__Exercise__: Leaving out all images, return the entries below exactly.
(Recorded information)
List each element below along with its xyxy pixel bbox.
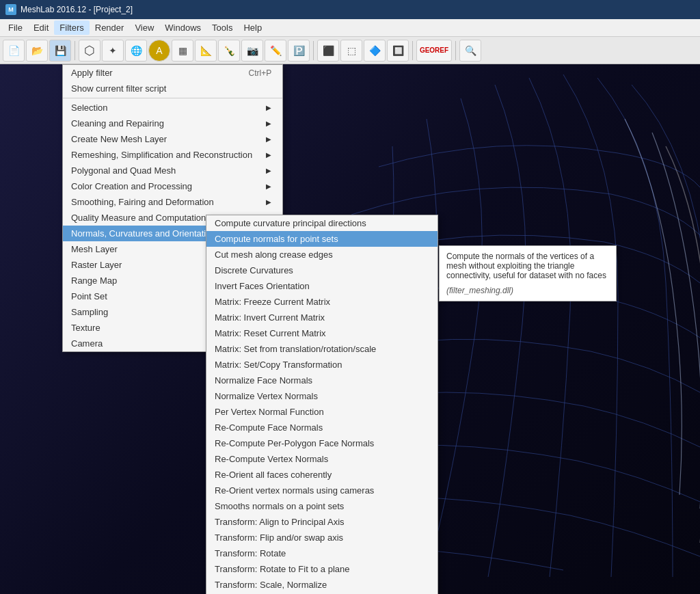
- main-area: Apply filter Ctrl+P Show current filter …: [0, 64, 700, 594]
- menubar: File Edit Filters Render View Windows To…: [0, 19, 700, 37]
- recompute-face-item[interactable]: Re-Compute Face Normals: [206, 420, 438, 435]
- tool2[interactable]: ✦: [102, 40, 124, 62]
- per-vertex-item[interactable]: Per Vertex Normal Function: [206, 404, 438, 420]
- discrete-curvatures-item[interactable]: Discrete Curvatures: [206, 262, 438, 278]
- tool5[interactable]: ▦: [172, 40, 193, 62]
- create-mesh-item[interactable]: Create New Mesh Layer ▶: [63, 131, 282, 147]
- recompute-polygon-item[interactable]: Re-Compute Per-Polygon Face Normals: [206, 435, 438, 451]
- toolbar: 📄 📂 💾 ⬡ ✦ 🌐 A ▦ 📐 🍾 📷 ✏️ 🅿️ ⬛ ⬚ 🔷 🔲 GEOR…: [0, 37, 700, 64]
- tool6[interactable]: 📐: [195, 40, 217, 62]
- smoothing-item[interactable]: Smoothing, Fairing and Deformation ▶: [63, 194, 282, 210]
- tool9[interactable]: ✏️: [265, 40, 286, 62]
- set-matrix-item[interactable]: Matrix: Set from translation/rotation/sc…: [206, 341, 438, 357]
- cut-mesh-item[interactable]: Cut mesh along crease edges: [206, 247, 438, 262]
- tool13[interactable]: 🔷: [364, 40, 386, 62]
- tool3[interactable]: 🌐: [125, 40, 147, 62]
- apply-filter-item[interactable]: Apply filter Ctrl+P: [63, 65, 282, 81]
- smooth-normals-item[interactable]: Smooths normals on a point sets: [206, 498, 438, 514]
- new-button[interactable]: 📄: [3, 40, 25, 62]
- tool14[interactable]: 🔲: [387, 40, 409, 62]
- georef[interactable]: GEOREF: [416, 40, 452, 62]
- reorient-vertex-item[interactable]: Re-Orient vertex normals using cameras: [206, 483, 438, 498]
- scale-item[interactable]: Transform: Scale, Normalize: [206, 577, 438, 593]
- app-icon: M: [5, 4, 16, 15]
- show-filter-script-item[interactable]: Show current filter script: [63, 81, 282, 96]
- remeshing-item[interactable]: Remeshing, Simplification and Reconstruc…: [63, 147, 282, 163]
- tool1[interactable]: ⬡: [79, 40, 100, 62]
- window-title: MeshLab 2016.12 - [Project_2]: [21, 5, 133, 14]
- align-axis-item[interactable]: Transform: Align to Principal Axis: [206, 514, 438, 530]
- sep4: [455, 41, 456, 60]
- tool15[interactable]: 🔍: [459, 40, 481, 62]
- invert-matrix-item[interactable]: Matrix: Invert Current Matrix: [206, 310, 438, 325]
- copy-matrix-item[interactable]: Matrix: Set/Copy Transformation: [206, 357, 438, 373]
- sep3: [412, 41, 413, 60]
- menu-view[interactable]: View: [129, 21, 159, 35]
- tool7[interactable]: 🍾: [218, 40, 240, 62]
- normalize-vertex-item[interactable]: Normalize Vertex Normals: [206, 388, 438, 404]
- tool12[interactable]: ⬚: [340, 40, 362, 62]
- color-item[interactable]: Color Creation and Processing ▶: [63, 178, 282, 194]
- reset-matrix-item[interactable]: Matrix: Reset Current Matrix: [206, 325, 438, 341]
- tool11[interactable]: ⬛: [317, 40, 339, 62]
- menu-tools[interactable]: Tools: [206, 21, 238, 35]
- rotate-fit-item[interactable]: Transform: Rotate to Fit to a plane: [206, 561, 438, 577]
- freeze-matrix-item[interactable]: Matrix: Freeze Current Matrix: [206, 294, 438, 310]
- normalize-face-item[interactable]: Normalize Face Normals: [206, 373, 438, 388]
- menu-sep: [63, 98, 282, 98]
- flip-axis-item[interactable]: Transform: Flip and/or swap axis: [206, 530, 438, 545]
- menu-windows[interactable]: Windows: [159, 21, 206, 35]
- rotate-item[interactable]: Transform: Rotate: [206, 545, 438, 561]
- sep1: [75, 41, 75, 60]
- menu-filters[interactable]: Filters: [54, 21, 89, 35]
- reorient-faces-item[interactable]: Re-Orient all faces coherently: [206, 467, 438, 483]
- save-button[interactable]: 💾: [49, 40, 71, 62]
- tool4[interactable]: A: [148, 40, 170, 62]
- recompute-vertex-item[interactable]: Re-Compute Vertex Normals: [206, 451, 438, 467]
- menu-file[interactable]: File: [3, 21, 28, 35]
- polygonal-item[interactable]: Polygonal and Quad Mesh ▶: [63, 163, 282, 178]
- normals-submenu[interactable]: Compute curvature principal directions C…: [206, 215, 438, 594]
- tool8[interactable]: 📷: [241, 40, 263, 62]
- sep2: [313, 41, 314, 60]
- curvature-directions-item[interactable]: Compute curvature principal directions: [206, 215, 438, 231]
- invert-faces-item[interactable]: Invert Faces Orientation: [206, 278, 438, 294]
- tool10[interactable]: 🅿️: [288, 40, 310, 62]
- cleaning-item[interactable]: Cleaning and Repairing ▶: [63, 116, 282, 131]
- titlebar: M MeshLab 2016.12 - [Project_2]: [0, 0, 700, 19]
- menu-help[interactable]: Help: [238, 21, 267, 35]
- open-button[interactable]: 📂: [26, 40, 48, 62]
- selection-item[interactable]: Selection ▶: [63, 100, 282, 116]
- compute-normals-item[interactable]: Compute normals for point sets: [206, 231, 438, 247]
- menu-edit[interactable]: Edit: [28, 21, 54, 35]
- menu-render[interactable]: Render: [90, 21, 130, 35]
(End Recorded information)
__Expected answer__:
List each element below along with its xyxy pixel bbox.
- main-area: Apply filter Ctrl+P Show current filter …: [0, 64, 700, 594]
- menubar: File Edit Filters Render View Windows To…: [0, 19, 700, 37]
- recompute-face-item[interactable]: Re-Compute Face Normals: [206, 420, 438, 435]
- tool2[interactable]: ✦: [102, 40, 124, 62]
- per-vertex-item[interactable]: Per Vertex Normal Function: [206, 404, 438, 420]
- discrete-curvatures-item[interactable]: Discrete Curvatures: [206, 262, 438, 278]
- tool5[interactable]: ▦: [172, 40, 193, 62]
- create-mesh-item[interactable]: Create New Mesh Layer ▶: [63, 131, 282, 147]
- recompute-polygon-item[interactable]: Re-Compute Per-Polygon Face Normals: [206, 435, 438, 451]
- toolbar: 📄 📂 💾 ⬡ ✦ 🌐 A ▦ 📐 🍾 📷 ✏️ 🅿️ ⬛ ⬚ 🔷 🔲 GEOR…: [0, 37, 700, 64]
- tool6[interactable]: 📐: [195, 40, 217, 62]
- smoothing-item[interactable]: Smoothing, Fairing and Deformation ▶: [63, 194, 282, 210]
- tool9[interactable]: ✏️: [265, 40, 286, 62]
- set-matrix-item[interactable]: Matrix: Set from translation/rotation/sc…: [206, 341, 438, 357]
- cut-mesh-item[interactable]: Cut mesh along crease edges: [206, 247, 438, 262]
- tool13[interactable]: 🔷: [364, 40, 386, 62]
- tool3[interactable]: 🌐: [125, 40, 147, 62]
- apply-filter-item[interactable]: Apply filter Ctrl+P: [63, 65, 282, 81]
- smooth-normals-item[interactable]: Smooths normals on a point sets: [206, 498, 438, 514]
- new-button[interactable]: 📄: [3, 40, 25, 62]
- tool14[interactable]: 🔲: [387, 40, 409, 62]
- georef[interactable]: GEOREF: [416, 40, 452, 62]
- reorient-vertex-item[interactable]: Re-Orient vertex normals using cameras: [206, 483, 438, 498]
- scale-item[interactable]: Transform: Scale, Normalize: [206, 577, 438, 593]
- app-icon: M: [5, 4, 16, 15]
- show-filter-script-item[interactable]: Show current filter script: [63, 81, 282, 96]
- remeshing-item[interactable]: Remeshing, Simplification and Reconstruc…: [63, 147, 282, 163]
- tool1[interactable]: ⬡: [79, 40, 100, 62]
- window-title: MeshLab 2016.12 - [Project_2]: [21, 5, 133, 14]
- align-axis-item[interactable]: Transform: Align to Principal Axis: [206, 514, 438, 530]
- sep4: [455, 41, 456, 60]
- tool15[interactable]: 🔍: [459, 40, 481, 62]
- invert-matrix-item[interactable]: Matrix: Invert Current Matrix: [206, 310, 438, 325]
- copy-matrix-item[interactable]: Matrix: Set/Copy Transformation: [206, 357, 438, 373]
- sep3: [412, 41, 413, 60]
- menu-view[interactable]: View: [129, 21, 159, 35]
- tool7[interactable]: 🍾: [218, 40, 240, 62]
- normalize-vertex-item[interactable]: Normalize Vertex Normals: [206, 388, 438, 404]
- tool12[interactable]: ⬚: [340, 40, 362, 62]
- color-item[interactable]: Color Creation and Processing ▶: [63, 178, 282, 194]
- reset-matrix-item[interactable]: Matrix: Reset Current Matrix: [206, 325, 438, 341]
- tool11[interactable]: ⬛: [317, 40, 339, 62]
- menu-tools[interactable]: Tools: [206, 21, 238, 35]
- rotate-fit-item[interactable]: Transform: Rotate to Fit to a plane: [206, 561, 438, 577]
- freeze-matrix-item[interactable]: Matrix: Freeze Current Matrix: [206, 294, 438, 310]
- normalize-face-item[interactable]: Normalize Face Normals: [206, 373, 438, 388]
- menu-sep: [63, 98, 282, 98]
- flip-axis-item[interactable]: Transform: Flip and/or swap axis: [206, 530, 438, 545]
- menu-windows[interactable]: Windows: [159, 21, 206, 35]
- rotate-item[interactable]: Transform: Rotate: [206, 545, 438, 561]
- sep1: [75, 41, 75, 60]
- menu-filters[interactable]: Filters: [54, 21, 89, 35]
- reorient-faces-item[interactable]: Re-Orient all faces coherently: [206, 467, 438, 483]
- save-button[interactable]: 💾: [49, 40, 71, 62]
- tool4[interactable]: A: [148, 40, 170, 62]
- recompute-vertex-item[interactable]: Re-Compute Vertex Normals: [206, 451, 438, 467]
- menu-file[interactable]: File: [3, 21, 28, 35]
- polygonal-item[interactable]: Polygonal and Quad Mesh ▶: [63, 163, 282, 178]
- normals-submenu[interactable]: Compute curvature principal directions C…: [206, 215, 438, 594]
- tool8[interactable]: 📷: [241, 40, 263, 62]
- sep2: [313, 41, 314, 60]
- curvature-directions-item[interactable]: Compute curvature principal directions: [206, 215, 438, 231]
- invert-faces-item[interactable]: Invert Faces Orientation: [206, 278, 438, 294]
- tool10[interactable]: 🅿️: [288, 40, 310, 62]
- cleaning-item[interactable]: Cleaning and Repairing ▶: [63, 116, 282, 131]
- titlebar: M MeshLab 2016.12 - [Project_2]: [0, 0, 700, 19]
- menu-help[interactable]: Help: [238, 21, 267, 35]
- open-button[interactable]: 📂: [26, 40, 48, 62]
- selection-item[interactable]: Selection ▶: [63, 100, 282, 116]
- compute-normals-item[interactable]: Compute normals for point sets: [206, 231, 438, 247]
- menu-edit[interactable]: Edit: [28, 21, 54, 35]
- menu-render[interactable]: Render: [90, 21, 130, 35]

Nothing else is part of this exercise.